Operating Systems 2021F Lecture 5

From Soma-notes
Jump to navigation Jump to search


Video from the lecture given on September 23, 2021 is now available:

Video is also available through Brightspace (Resources->Class zoom meetings->Cloud Recordings tab)


Lecture 5
- update on Assignment 1 (almost there!)
- more on Tutorial 1 & 2 material

Assignment 1
 - almost done! it is incomplete currently
    - adding more questions
    - current ones you can go ahead and answer, at most they'll be renumbered
 - Due October 1st, by 11:59 PM
 - Template will be posted when complete, should be by tomorrow (end of today, but my end of today can be late)

October 1 is also the due date for Tutorials 1 & 2
 - because what's the point of having them due afterwards, since they are
   to help you with A1?
 - brightspace due date is a week after being released, but you can submit with no penalty until the assignment is due
    - you should try to hit the brightspace deadline to not get behind

We'll hold your hand for the tutorials, the assignments are where you show you learned the stuff.

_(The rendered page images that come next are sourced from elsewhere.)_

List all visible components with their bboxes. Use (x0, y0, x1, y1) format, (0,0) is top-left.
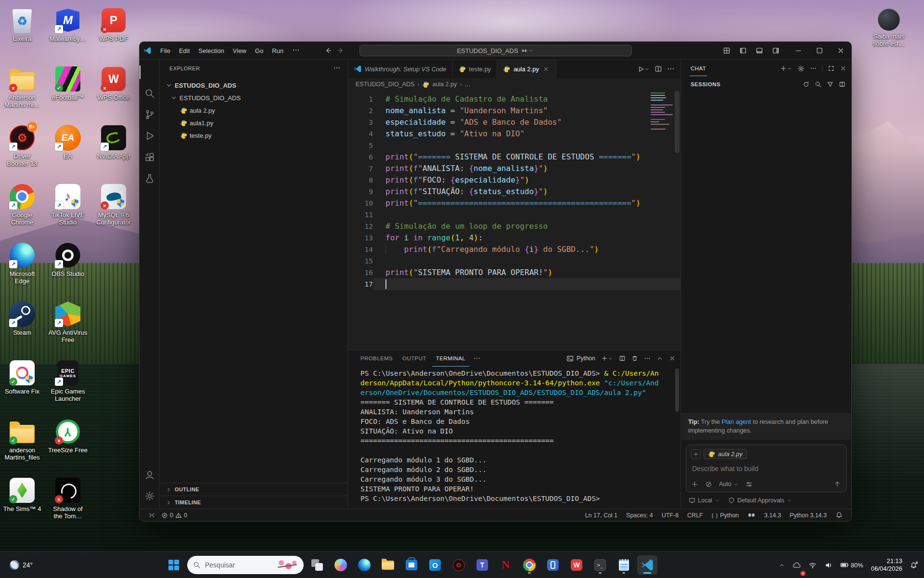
code-line-16[interactable]: 16print("SISTEMA PRONTO PARA OPERAR!") (348, 267, 680, 278)
desktop-icon-ea[interactable]: EA↗EA (46, 124, 90, 160)
status-cursor-position[interactable]: Ln 17, Col 1 (582, 512, 620, 519)
desktop-icon-lixeira[interactable]: ♻Lixeira (0, 7, 44, 42)
chat-tools-button[interactable] (705, 481, 712, 488)
status-indentation[interactable]: Spaces: 4 (623, 512, 656, 519)
sessions-search-button[interactable] (815, 81, 821, 88)
new-terminal-button[interactable] (601, 355, 613, 362)
desktop-icon-wps-office[interactable]: W×WPS Office (91, 66, 136, 101)
menubar-overflow[interactable] (288, 44, 304, 57)
desktop-icon-google-chrome[interactable]: ↗GoogleChrome (0, 183, 44, 226)
code-line-5[interactable]: 5 (348, 140, 680, 151)
tray-volume-icon[interactable] (821, 555, 835, 575)
taskbar-icon-microsoft-store[interactable] (401, 555, 422, 575)
taskbar-icon-vscode[interactable] (637, 555, 657, 575)
terminal-shell-selector[interactable]: Python (566, 355, 595, 362)
status-notifications[interactable] (833, 512, 846, 519)
chat-input-placeholder[interactable]: Describe what to build (691, 464, 841, 475)
status-encoding[interactable]: UTF-8 (659, 512, 681, 519)
code-line-9[interactable]: 9print(f"SITUAÇÃO: {status_estudo}") (348, 186, 680, 197)
activity-item-source-control[interactable] (140, 105, 160, 124)
code-line-15[interactable]: 15 (348, 255, 680, 267)
taskbar-icon-wps-office[interactable]: W (566, 555, 587, 575)
taskbar-start-button[interactable] (164, 555, 184, 575)
chat-attach-button[interactable] (691, 481, 698, 488)
status-copilot[interactable] (744, 511, 758, 519)
toggle-primary-sidebar-button[interactable] (736, 42, 750, 59)
desktop-icon-tiktok-live-studio[interactable]: ♪↗TikTok LIVEStudio (46, 183, 90, 226)
breadcrumb-item[interactable]: aula 2.py (432, 81, 457, 88)
activity-item-account[interactable] (140, 465, 160, 485)
desktop-icon-software-fix[interactable]: ✓Software Fix (0, 359, 44, 395)
editor-more-actions[interactable] (667, 65, 675, 73)
menu-run[interactable]: Run (268, 45, 288, 56)
menu-view[interactable]: View (229, 45, 251, 56)
menu-file[interactable]: File (156, 45, 175, 56)
add-context-button[interactable] (691, 449, 701, 459)
desktop-icon-anderson-martins-files[interactable]: ✓andersonMartins_files (0, 418, 44, 461)
tree-file-aula1-py[interactable]: aula1.py (160, 117, 347, 129)
desktop-icon-treesize-free[interactable]: Y×TreeSize Free (46, 418, 90, 454)
desktop-icon-wps-pdf[interactable]: P×WPS PDF (91, 7, 136, 42)
chat-settings-button[interactable] (797, 65, 805, 72)
chat-input-box[interactable]: aula 2.py Describe what to build Auto (686, 445, 847, 492)
tray-wifi-icon[interactable] (806, 555, 820, 575)
minimap[interactable] (651, 92, 674, 133)
tray-battery[interactable]: 80% (837, 555, 866, 575)
window-maximize-button[interactable] (809, 42, 830, 59)
taskbar-icon-copilot[interactable] (331, 555, 351, 575)
desktop-icon-malwarebytes[interactable]: M↗Malwareby… (46, 7, 90, 42)
tab-close-icon[interactable] (542, 65, 550, 73)
window-minimize-button[interactable] (788, 42, 809, 59)
sessions-refresh-button[interactable] (803, 81, 809, 88)
code-editor[interactable]: 1# Simulação de Cadastro de Analista2nom… (348, 91, 680, 350)
terminal-scrollbar[interactable] (675, 368, 679, 412)
sessions-layout-button[interactable] (839, 81, 846, 88)
editor-scrollbar[interactable] (675, 91, 680, 153)
remote-indicator[interactable] (145, 509, 158, 521)
activity-item-settings[interactable] (140, 486, 160, 506)
code-line-2[interactable]: 2nome_analista = "Uanderson Martins" (348, 105, 680, 117)
close-panel-button[interactable] (669, 355, 676, 362)
taskbar-icon-notepad[interactable] (614, 555, 634, 575)
kill-terminal-button[interactable] (631, 355, 638, 362)
desktop-icon-anderson-martins-folder[interactable]: ×AndersonMartins mi… (0, 66, 44, 108)
desktop-icon-steam[interactable]: ↗Steam (0, 301, 44, 336)
chat-send-button[interactable] (834, 480, 841, 488)
desktop-icon-shadow-of-the-tomb[interactable]: ×Shadow ofthe Tom… (46, 477, 90, 520)
taskbar-icon-terminal[interactable]: >_ (590, 555, 610, 575)
code-line-8[interactable]: 8print(f"FOCO: {especialidade}") (348, 174, 680, 186)
activity-item-run-debug[interactable] (140, 126, 160, 145)
code-line-13[interactable]: 13for i in range(1, 4): (348, 232, 680, 244)
code-line-12[interactable]: 12# Simulação de um loop de progresso (348, 221, 680, 232)
code-line-1[interactable]: 1# Simulação de Cadastro de Analista (348, 93, 680, 105)
activity-item-search[interactable] (140, 84, 160, 103)
menu-edit[interactable]: Edit (175, 45, 194, 56)
activity-item-explorer[interactable] (140, 63, 160, 82)
code-line-17[interactable]: 17 (348, 278, 680, 290)
breadcrumb-item[interactable]: … (464, 81, 471, 88)
tray-onedrive-icon[interactable]: × (790, 555, 804, 575)
chat-mode-selector[interactable]: Auto (719, 481, 739, 487)
taskbar-weather-widget[interactable]: 24° (6, 552, 37, 578)
sessions-filter-button[interactable] (827, 81, 834, 88)
terminal-more-actions[interactable] (644, 355, 651, 362)
taskbar-icon-driver-booster[interactable]: ⚙ (449, 555, 469, 575)
menu-go[interactable]: Go (251, 45, 268, 56)
panel-tab-problems[interactable]: PROBLEMS (357, 350, 397, 367)
desktop-icon-efootball[interactable]: ✓eFootball™ (46, 66, 90, 101)
status-eol[interactable]: CRLF (684, 512, 706, 519)
new-chat-button[interactable] (780, 65, 792, 72)
tab-walkthrough-setup-vs-code[interactable]: Walkthrough: Setup VS Code (348, 60, 453, 78)
desktop-icon-saiba-mais[interactable]: Saiba maissobre est… (862, 9, 915, 47)
tree-root-folder[interactable]: ESTUDOS_DIO_ADS (160, 79, 347, 92)
chat-expand-button[interactable] (828, 65, 834, 72)
menu-selection[interactable]: Selection (194, 45, 228, 56)
status-version[interactable]: 3.14.3 (761, 512, 784, 519)
desktop-icon-nvidia-app[interactable]: ↗NVIDIA App (91, 124, 136, 160)
desktop-icon-epic-games-launcher[interactable]: EPICGAMES↗Epic GamesLauncher (46, 359, 90, 402)
toggle-secondary-sidebar-button[interactable] (769, 42, 783, 59)
taskbar-icon-netflix[interactable]: N (496, 555, 516, 575)
taskbar-icon-task-view[interactable] (307, 555, 327, 575)
code-line-7[interactable]: 7print(f"ANALISTA: {nome_analista}") (348, 163, 680, 174)
code-line-11[interactable]: 11 (348, 209, 680, 221)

You need to know enough assembly to answer the questions
 - same with everything else :-)
 - lots of material in OS, I have to guide you in what to learn,
   that's what the tutorials and assignments are for

I'm opening Tutorial 2 submissions after class
 - sorry, forgot to do that

Do the tutorials first, then do the assignments
 - but don't spend too much time trying to get the tutorials "perfect"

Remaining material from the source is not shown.